ドナルド・トランプ米大統領がイラン産原油の販売やドル決済を認める方針を示し、数十年にわたって続いてきた対イラン制裁の大幅な緩和に乗り出している。しかし、米国の銀行や企業の間では、トランプ政権の方針を信じて取引に踏み切った結果、将来的に巨額の制裁金を科されるリスクを警戒し、取引に慎重な姿勢を取る動きが広がっている。
29日(現地時間)、ブルームバーグ通信によると、トランプ政権はイランとの停戦合意を履行するため、イラン産原油や燃料の販売を認めるとともに、数十億ドル相当の凍結資産を解放する方針を示した。
トランプ大統領とイランのマスード・ペゼシュキアン大統領が17日に署名した14項目の覚書(MOU)には、双方が合意した日程に従い、米国の対イラン制裁を段階的に解除する方針が盛り込まれている。
また、米財務省は技術協議が行われる60日間を対象に、既存の制裁を一時的に免除する一般許可Xを発行した。これにより、イラン産原油取引の代金をドル建てで決済することが可能となった。
しかし、トランプ大統領がイランによる停戦違反を批判した後、米軍が再びイランを攻撃したことで、合意がいつ崩れてもおかしくないとの懸念が強まっている。
60日以内の取引完了でも、銀行は慎重姿勢

制裁問題に詳しい専門家は、60日以内にすべての手続きを終える一回限りの取引は可能だとしても、実際に決済を担う金融機関を確保するのは容易ではないと指摘している。
米財務省外国資産管理局(OFAC)のアダム・スミス前顧問は、「制裁を完全に順守しているという確信が必要だ」としたうえで、「銀行や決済機関が取引処理をためらう可能性がある」と述べた。

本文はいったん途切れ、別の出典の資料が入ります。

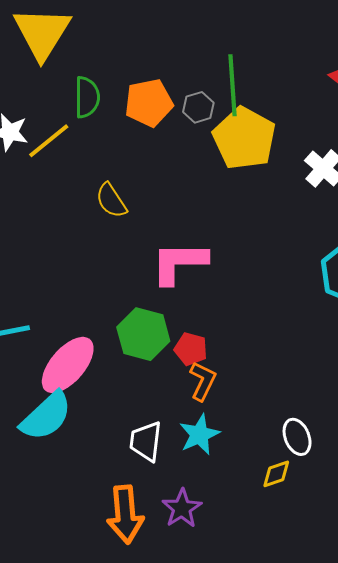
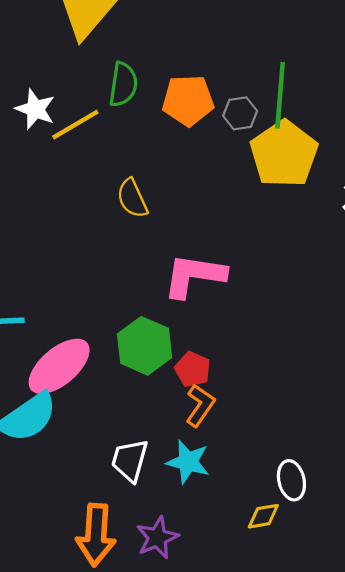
cyan star: (199, 435) -> (188, 462), turned 30

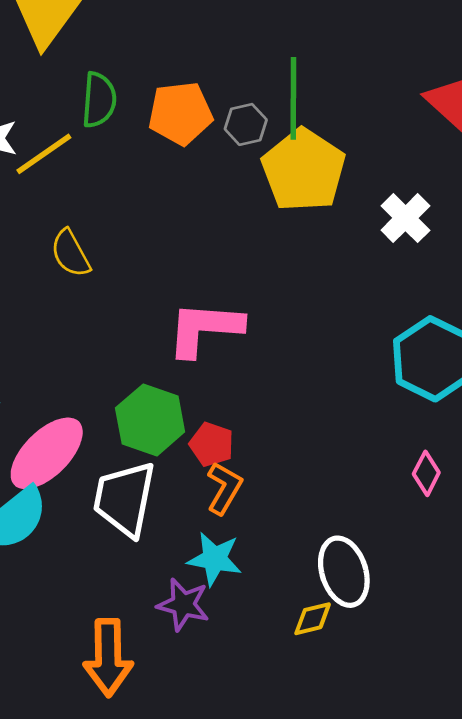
yellow semicircle: (132, 198) -> (71, 253), moved
white trapezoid: (130, 460) -> (125, 499), moved, size x1.4
white ellipse: (291, 480) -> (344, 572), size x1.4
purple star: (157, 538) -> (183, 605), moved, turned -30

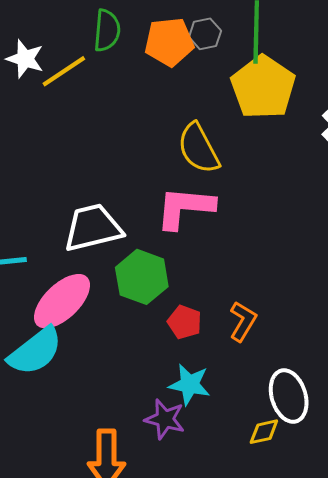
gray hexagon: (246, 124) -> (205, 34), moved
yellow semicircle: (71, 253) -> (198, 148), moved, size x1.4
red pentagon: (212, 444) -> (185, 322), moved
orange L-shape: (224, 488) -> (243, 321), moved
white trapezoid: (125, 499) -> (93, 228), moved, turned 64

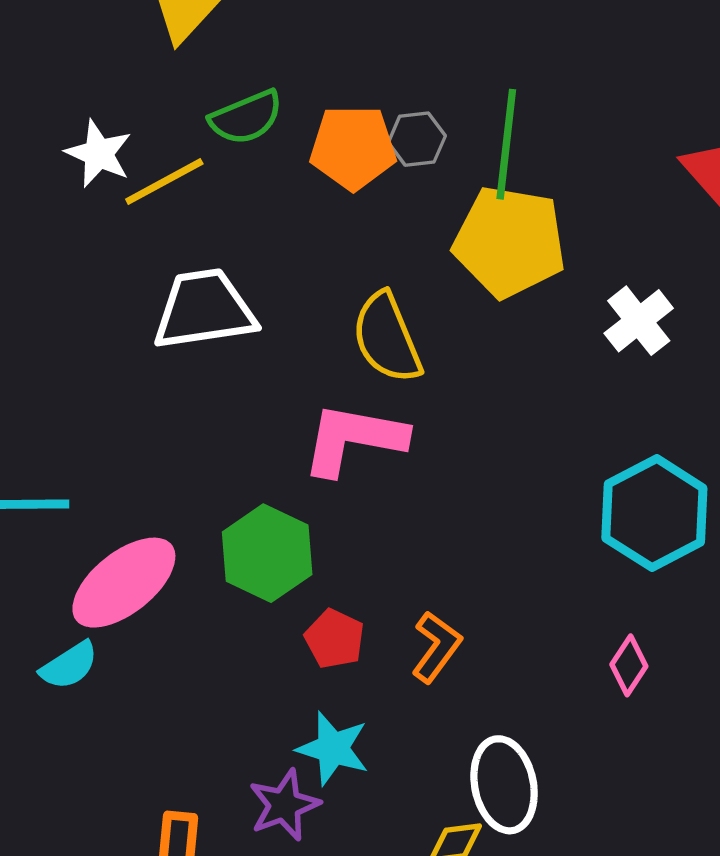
green semicircle: (107, 30) -> (246, 117), turned 57
yellow pentagon: (263, 87) -> (510, 242), turned -30
white trapezoid: (93, 228) -> (204, 309), moved
cyan semicircle: (35, 351) -> (69, 665), size x0.6
purple star: (165, 419) -> (284, 805), turned 30

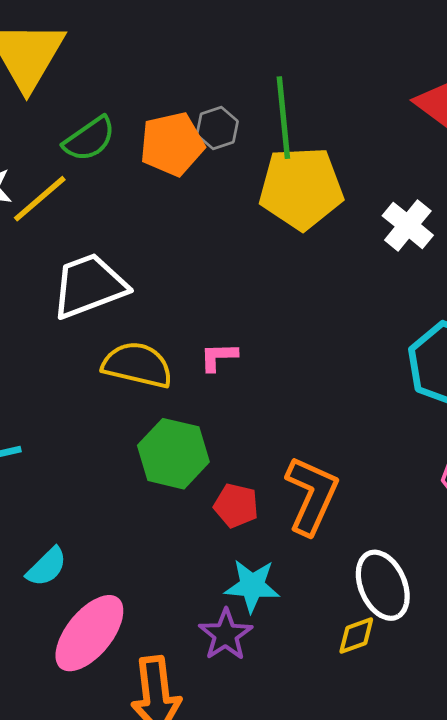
yellow semicircle: (387, 338) -> (137, 365), moved, turned 138
pink L-shape: (354, 439) -> (219, 357), size x0.5
pink ellipse: (124, 583) -> (89, 633), moved
orange L-shape: (436, 647) -> (312, 495), size x1.5

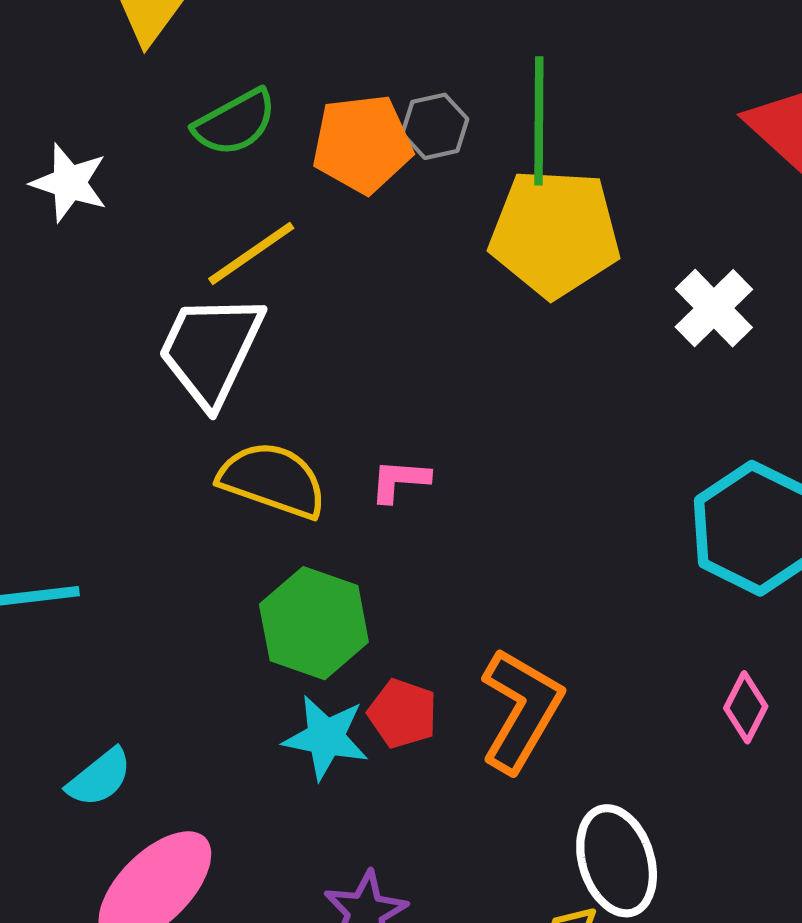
yellow line: (40, 199) -> (251, 253), moved
white trapezoid: (89, 286) -> (211, 350), turned -50
cyan star: (252, 586) -> (326, 737), moved

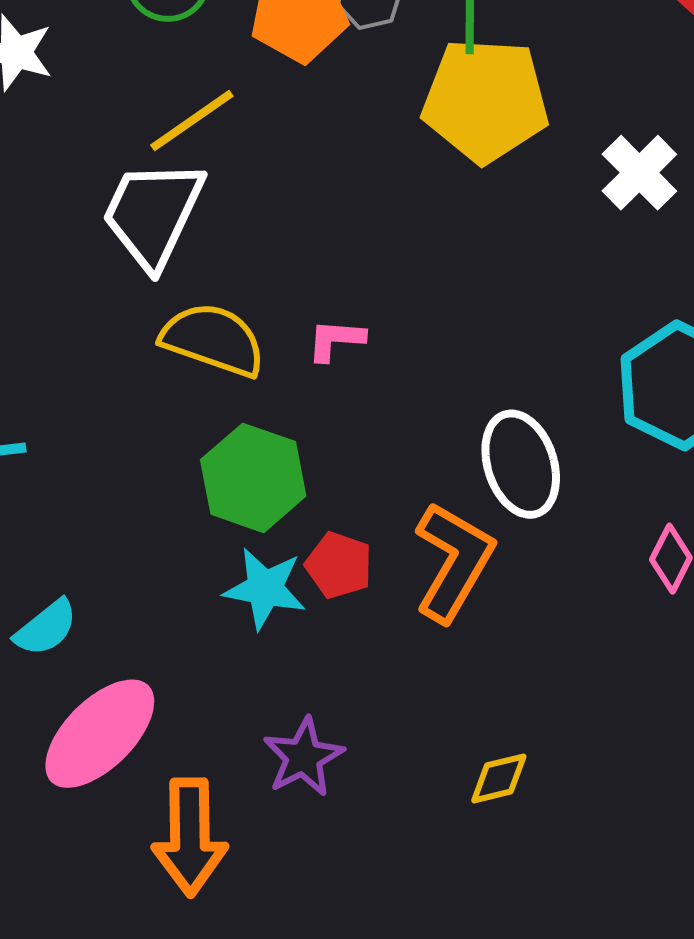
white ellipse: (617, 861) -> (521, 464), moved

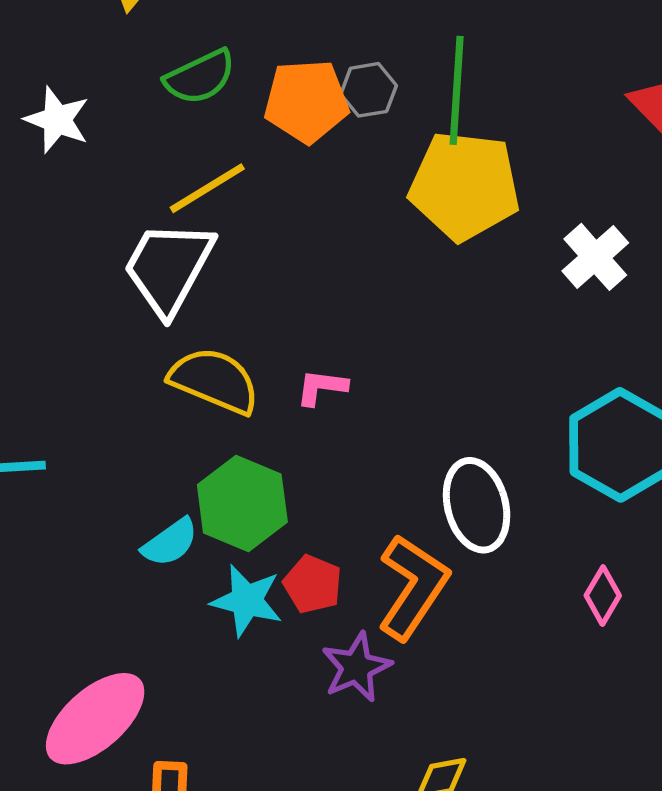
cyan semicircle: (46, 628) -> (170, 542), moved
purple star: (303, 757) -> (356, 667), moved

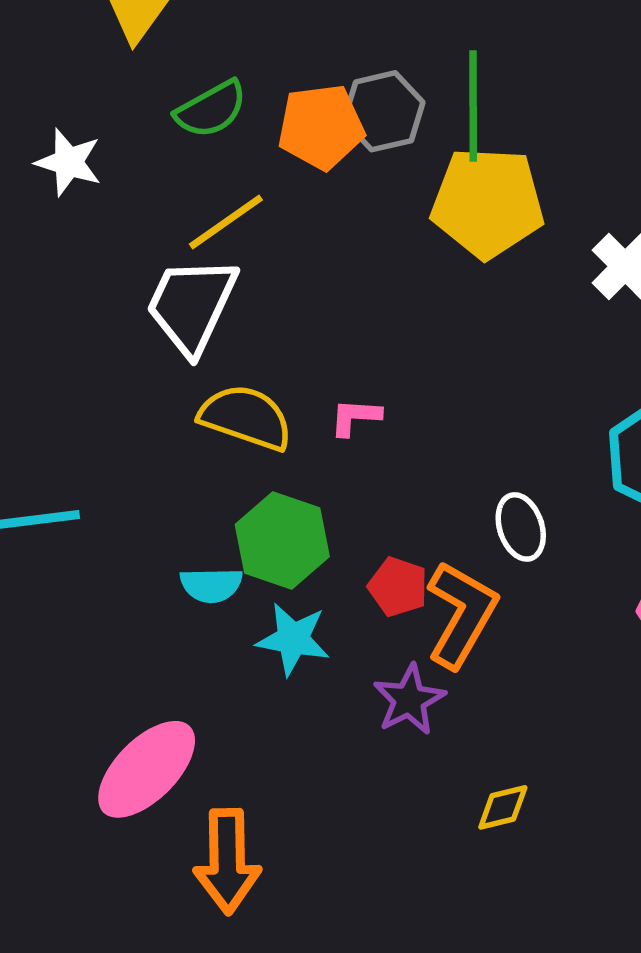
gray hexagon: (369, 90) -> (383, 111), size x1.4
white ellipse: (477, 505) -> (521, 527), size x0.7
cyan semicircle: (170, 542) -> (211, 585), turned 38
red pentagon: (313, 584) -> (398, 587), moved

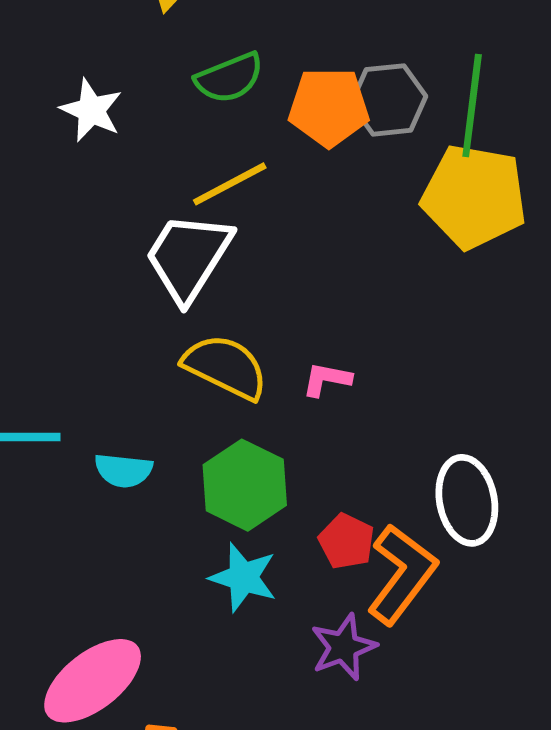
white ellipse: (521, 527) -> (467, 500), size x1.4
cyan semicircle: (211, 585) -> (123, 470), moved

イランは1979年のイスラム革命以降、核開発や地域の武装勢力への支援を理由に、世界でも最も厳しい制裁措置を受けてきた。米国の歴代政権と議会は数百件に及ぶ制裁措置を積み重ねており、それらを一度に撤廃することは容易ではない。
金融機関は、制裁解除の過程においても一般企業以上に慎重な姿勢を取る。合意が破綻したり政権の方針が転換された場合、これまで認められていた取引であっても、議会や当局の調査対象となる可能性があるためだ。
トランプ大統領は、イラン産原油の販売代金を米国が管理するエスクロー口座に預ける案や、米国産農産物の購入に限定して使用させる案にも言及した。しかし、これらの内容はMOUには盛り込まれておらず、イラン側はこの提案を一蹴した。
BNPパリバに89億ドルの制裁金…制裁違反の高い代償

企業が最も懸念しているのは、巨額の制裁金を科されるリスクだ。
フランスの銀行BNPパリバは2014年、イラン、スーダン、キューバに対する米国の制裁に違反した疑いで、約89億ドル(約1兆4,500億円)の和解金・制裁金を支払った。その他の世界の大手銀行も、過去の対イラン取引を巡って巨額の制裁金を支払っている。
トランプ政権がドル決済を認めるには、米大手銀行や米国の金融ネットワークと接続された金融機関の参加が不可欠だ。しかし、銀行側は、明確なガイドラインや免責措置が示されない限り、取引を処理することは難しいとの立場を崩していない。
企業側も米財務省に対し、法的解釈やガイドライン、さらなる法的保証を求めるとみられる。60日間という限定的な許可だけを根拠に新たな事業を開始するには、リスクが大きすぎるとの判断だ。
また、恒久的な制裁解除も容易ではない。2015年に成立したイラン核合意審査法では、イランとの核合意について議会が審査することが定められている。仮に米政権が今回のMOUは核合意ではないとして議会審査を回避した場合でも、対イラン強硬派の議員が取引企業や銀行に圧力をかける可能性がある。
結局、トランプ大統領はイランとの原油取引やドル決済を認めたものの、金融業界では、その措置が60日後に撤回される可能性を強く警戒している。